……なんだろう、この状況。
この子は誰なんだろう。
何で私はこの子に"ミオチャン"なんて呼ばれたのだろう。
あと、何でこの子は1人でショッピングセンターにいるのだろう。
次々と疑問が湧いてきて、とりあえず男の子と同じ目線になるよう、その場にしゃがみ込んだ。
「……あの、ごめん。手、離してほしいな…」
「じゃあ、おててつないで!」
「えっ、それはちょっと……」
これは、絵面的にまずいのでは…?
初対面の男児(たぶん4歳くらいの子ども)と手を繋いで歩くなんて、側から見れば誘拐だ。
タイトル:『女子高生 幼児誘拐の疑いで逮捕』
萩野芽依容疑者(当時15歳)、ショッピングセンターで迷子になっている男児と手を繋いでどこかへ連れて行こうとしている所を警備員が目撃し、2人の様子が不審に感じた警備員は、そのまま警察に通報。

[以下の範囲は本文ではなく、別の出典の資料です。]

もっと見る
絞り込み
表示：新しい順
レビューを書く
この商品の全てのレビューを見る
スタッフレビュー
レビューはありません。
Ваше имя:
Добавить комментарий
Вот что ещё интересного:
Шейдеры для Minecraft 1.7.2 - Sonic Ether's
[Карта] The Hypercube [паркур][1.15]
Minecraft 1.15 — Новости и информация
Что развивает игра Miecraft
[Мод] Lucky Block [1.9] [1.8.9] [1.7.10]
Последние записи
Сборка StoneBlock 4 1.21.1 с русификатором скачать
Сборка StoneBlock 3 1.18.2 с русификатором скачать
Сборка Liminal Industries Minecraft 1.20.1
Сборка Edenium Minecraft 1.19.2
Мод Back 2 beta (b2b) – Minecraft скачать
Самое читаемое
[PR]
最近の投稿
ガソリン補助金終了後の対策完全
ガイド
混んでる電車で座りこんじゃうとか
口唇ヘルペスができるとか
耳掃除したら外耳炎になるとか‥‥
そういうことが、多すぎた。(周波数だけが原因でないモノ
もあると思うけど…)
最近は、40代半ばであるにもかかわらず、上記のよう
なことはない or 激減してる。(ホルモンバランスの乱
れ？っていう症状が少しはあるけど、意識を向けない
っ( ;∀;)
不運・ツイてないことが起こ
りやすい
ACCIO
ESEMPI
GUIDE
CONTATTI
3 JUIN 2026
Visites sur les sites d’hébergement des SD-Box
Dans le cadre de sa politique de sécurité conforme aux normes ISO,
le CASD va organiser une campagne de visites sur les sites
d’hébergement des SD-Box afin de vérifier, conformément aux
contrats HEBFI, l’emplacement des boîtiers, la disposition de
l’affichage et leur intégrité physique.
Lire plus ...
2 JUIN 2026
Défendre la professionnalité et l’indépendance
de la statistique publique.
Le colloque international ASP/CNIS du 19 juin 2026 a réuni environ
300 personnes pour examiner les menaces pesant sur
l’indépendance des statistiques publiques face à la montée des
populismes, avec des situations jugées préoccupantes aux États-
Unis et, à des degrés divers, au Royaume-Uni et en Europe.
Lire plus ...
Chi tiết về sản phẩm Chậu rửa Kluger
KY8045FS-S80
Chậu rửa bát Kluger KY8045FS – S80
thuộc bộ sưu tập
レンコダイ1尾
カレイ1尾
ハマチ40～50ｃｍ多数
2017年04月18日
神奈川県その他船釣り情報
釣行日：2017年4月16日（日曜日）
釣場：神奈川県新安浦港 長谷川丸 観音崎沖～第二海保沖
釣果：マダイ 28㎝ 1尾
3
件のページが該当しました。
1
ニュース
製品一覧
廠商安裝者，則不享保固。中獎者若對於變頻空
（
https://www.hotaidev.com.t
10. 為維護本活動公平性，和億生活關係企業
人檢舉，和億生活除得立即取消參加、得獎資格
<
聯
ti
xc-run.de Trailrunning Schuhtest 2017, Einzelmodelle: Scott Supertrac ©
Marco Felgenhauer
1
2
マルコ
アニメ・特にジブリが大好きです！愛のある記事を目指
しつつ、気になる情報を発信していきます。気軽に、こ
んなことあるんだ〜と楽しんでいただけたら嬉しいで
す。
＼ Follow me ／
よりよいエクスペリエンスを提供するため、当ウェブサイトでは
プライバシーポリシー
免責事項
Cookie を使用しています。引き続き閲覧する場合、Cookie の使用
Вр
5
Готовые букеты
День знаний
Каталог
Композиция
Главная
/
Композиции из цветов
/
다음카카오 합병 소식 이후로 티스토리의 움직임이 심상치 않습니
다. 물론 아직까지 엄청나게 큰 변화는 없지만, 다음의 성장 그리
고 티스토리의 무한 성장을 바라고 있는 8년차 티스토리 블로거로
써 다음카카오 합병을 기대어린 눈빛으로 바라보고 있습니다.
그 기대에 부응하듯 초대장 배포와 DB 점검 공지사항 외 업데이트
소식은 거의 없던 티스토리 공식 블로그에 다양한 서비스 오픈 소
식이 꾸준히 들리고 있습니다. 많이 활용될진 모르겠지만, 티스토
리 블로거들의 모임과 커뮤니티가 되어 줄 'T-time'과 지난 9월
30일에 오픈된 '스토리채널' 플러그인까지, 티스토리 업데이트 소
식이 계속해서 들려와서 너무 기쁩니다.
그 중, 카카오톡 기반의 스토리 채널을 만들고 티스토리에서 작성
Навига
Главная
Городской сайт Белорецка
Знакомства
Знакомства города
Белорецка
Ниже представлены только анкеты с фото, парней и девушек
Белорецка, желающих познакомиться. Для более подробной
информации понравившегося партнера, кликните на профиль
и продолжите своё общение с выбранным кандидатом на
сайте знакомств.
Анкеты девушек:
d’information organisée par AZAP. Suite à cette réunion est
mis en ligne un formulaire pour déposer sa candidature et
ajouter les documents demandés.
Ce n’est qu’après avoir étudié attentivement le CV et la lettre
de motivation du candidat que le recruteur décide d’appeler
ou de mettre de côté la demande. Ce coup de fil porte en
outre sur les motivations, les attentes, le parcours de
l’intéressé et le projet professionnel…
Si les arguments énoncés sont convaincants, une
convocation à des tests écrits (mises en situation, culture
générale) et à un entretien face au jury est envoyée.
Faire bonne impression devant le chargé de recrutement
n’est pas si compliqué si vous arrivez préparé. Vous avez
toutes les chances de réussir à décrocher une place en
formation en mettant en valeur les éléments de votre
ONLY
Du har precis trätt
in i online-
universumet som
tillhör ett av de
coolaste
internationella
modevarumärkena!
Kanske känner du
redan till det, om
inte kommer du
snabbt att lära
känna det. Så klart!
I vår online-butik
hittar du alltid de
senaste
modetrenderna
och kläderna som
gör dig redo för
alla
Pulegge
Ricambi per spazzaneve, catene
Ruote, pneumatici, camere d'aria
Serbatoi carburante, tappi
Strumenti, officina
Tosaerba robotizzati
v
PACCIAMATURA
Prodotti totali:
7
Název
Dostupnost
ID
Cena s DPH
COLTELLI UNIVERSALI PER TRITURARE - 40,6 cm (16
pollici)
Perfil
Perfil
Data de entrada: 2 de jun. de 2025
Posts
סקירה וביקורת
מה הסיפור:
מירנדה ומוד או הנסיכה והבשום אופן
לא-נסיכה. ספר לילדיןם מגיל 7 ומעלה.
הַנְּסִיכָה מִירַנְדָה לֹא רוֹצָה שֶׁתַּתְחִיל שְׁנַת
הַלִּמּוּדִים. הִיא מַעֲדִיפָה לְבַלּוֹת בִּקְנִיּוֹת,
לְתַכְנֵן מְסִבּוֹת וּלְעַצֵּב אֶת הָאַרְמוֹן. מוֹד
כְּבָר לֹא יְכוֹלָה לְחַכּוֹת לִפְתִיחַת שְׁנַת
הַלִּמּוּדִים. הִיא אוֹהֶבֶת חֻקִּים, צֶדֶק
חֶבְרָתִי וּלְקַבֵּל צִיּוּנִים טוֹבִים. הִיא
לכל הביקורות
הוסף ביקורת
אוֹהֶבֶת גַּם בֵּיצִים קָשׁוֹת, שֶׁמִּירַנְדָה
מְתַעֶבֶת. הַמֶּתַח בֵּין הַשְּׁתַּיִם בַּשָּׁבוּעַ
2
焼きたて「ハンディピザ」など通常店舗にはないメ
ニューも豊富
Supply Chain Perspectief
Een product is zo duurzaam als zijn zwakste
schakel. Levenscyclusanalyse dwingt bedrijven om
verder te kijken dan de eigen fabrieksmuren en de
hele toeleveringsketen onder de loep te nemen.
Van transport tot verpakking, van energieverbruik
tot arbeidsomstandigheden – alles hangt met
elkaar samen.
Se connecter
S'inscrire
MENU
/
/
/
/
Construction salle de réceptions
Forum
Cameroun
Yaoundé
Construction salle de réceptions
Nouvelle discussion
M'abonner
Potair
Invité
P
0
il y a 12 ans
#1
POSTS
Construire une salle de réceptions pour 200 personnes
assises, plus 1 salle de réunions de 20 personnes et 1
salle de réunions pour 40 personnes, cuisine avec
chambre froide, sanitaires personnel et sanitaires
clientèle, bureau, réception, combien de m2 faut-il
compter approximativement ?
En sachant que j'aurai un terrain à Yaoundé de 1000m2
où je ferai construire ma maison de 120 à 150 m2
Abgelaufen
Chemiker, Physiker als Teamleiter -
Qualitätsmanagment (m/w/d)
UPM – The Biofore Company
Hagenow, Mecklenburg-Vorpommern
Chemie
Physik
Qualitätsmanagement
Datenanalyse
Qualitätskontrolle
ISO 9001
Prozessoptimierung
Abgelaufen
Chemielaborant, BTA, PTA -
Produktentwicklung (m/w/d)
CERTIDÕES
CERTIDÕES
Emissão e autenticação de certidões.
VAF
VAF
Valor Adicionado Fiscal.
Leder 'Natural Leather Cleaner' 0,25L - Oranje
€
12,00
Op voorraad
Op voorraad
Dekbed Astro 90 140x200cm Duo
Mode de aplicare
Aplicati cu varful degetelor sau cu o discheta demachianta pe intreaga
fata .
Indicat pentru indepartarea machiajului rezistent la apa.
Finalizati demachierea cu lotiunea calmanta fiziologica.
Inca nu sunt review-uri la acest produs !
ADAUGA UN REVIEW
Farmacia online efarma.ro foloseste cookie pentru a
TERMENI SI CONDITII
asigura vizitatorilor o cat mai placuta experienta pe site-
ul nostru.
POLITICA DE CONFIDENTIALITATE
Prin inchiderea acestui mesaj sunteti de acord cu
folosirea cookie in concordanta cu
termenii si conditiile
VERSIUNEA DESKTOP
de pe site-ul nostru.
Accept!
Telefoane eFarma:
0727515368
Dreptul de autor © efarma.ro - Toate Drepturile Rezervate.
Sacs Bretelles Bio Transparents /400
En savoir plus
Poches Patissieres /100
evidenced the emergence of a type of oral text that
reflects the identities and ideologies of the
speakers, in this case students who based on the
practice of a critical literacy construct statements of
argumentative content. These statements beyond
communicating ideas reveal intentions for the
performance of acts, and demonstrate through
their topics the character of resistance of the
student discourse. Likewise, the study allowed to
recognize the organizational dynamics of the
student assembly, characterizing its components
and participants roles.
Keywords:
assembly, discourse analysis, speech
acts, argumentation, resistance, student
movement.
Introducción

警察の取り調べに対して、「わざとじゃないんです」と萩野容疑者は語る。
───…みたいなことをネットニュースや新聞に載り、私は高校を退学し、家も職も全て失い、人生が真っ暗となる。
そんな恐ろしい想像をしてしまい、サーッと血の気が引いて、「オテテハツナゲナイ…」とカタコトになりながら断った。